Stop Catcalling Me

by GEM Magazine / Mar 30, 2015 / Comments

I recently took to Facebook to post a little rant about an incident walking only eight blocks home from work, in the middle of the afternoon, in broad daylight. Two males in the park near my house started catcalling me, asking “where those leggings [were] taking that sweet ass". I pretended I didn't hear them and kept walking, because I didn't get very much sleep the night before as it had been my birthday. These, now I won't call them "men", because men treat humans with dignity and respect, decided to continue after I walked past them. My silence was not seen as an absence of reaction, but rather a transgression, and they continued with "you'd be prettier if you smiled, bitch..." and "she'd be prettier with my cock in her mouth".

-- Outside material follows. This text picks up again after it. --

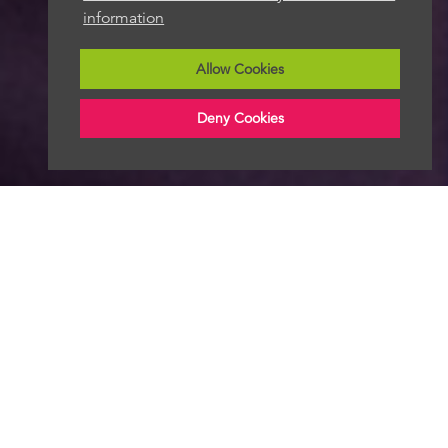
information
Allow Cookies
Deny Cookies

Street harassment is real, and it is serious. A wolf whistle or catcall reveals an indifference toward the woman’s humanity, and the ignorance of the possibility of her discomfort. It suggests that a woman is nothing more than her body, and is treated like a piece of meat for the way she looks or the clothing she chooses to wear.

I stand 5’7” and weigh 120lbs. I’m a fairly small woman. I carry dog spray at night in fear of being assaulted, having had an incident in the past. Somehow, it is “acceptable” for me to be sprayed with verbal assault and harassment, but unacceptable for me to be allowed to defend myself. More often than not, the harasser can become aggressive and violent toward the victim if ignored, leaving these victims fearful of these verbal attacks becoming physical.

A courteous smile or polite nod isn’t an open invitation for you to dehumanize me, or anybody else. Which leads me into my next point: this harassment happens to everyone. Women aren’t the only victims, men are too. Don’t assume men want the “ego booster” of being catcalled or whistled at. It’s just as degrading for men as it is for women. No matter how you identify, whether it’s female, male, alien, sloth, unicorn, or anywhere in between, you should not feel violated by another person. Simple as that.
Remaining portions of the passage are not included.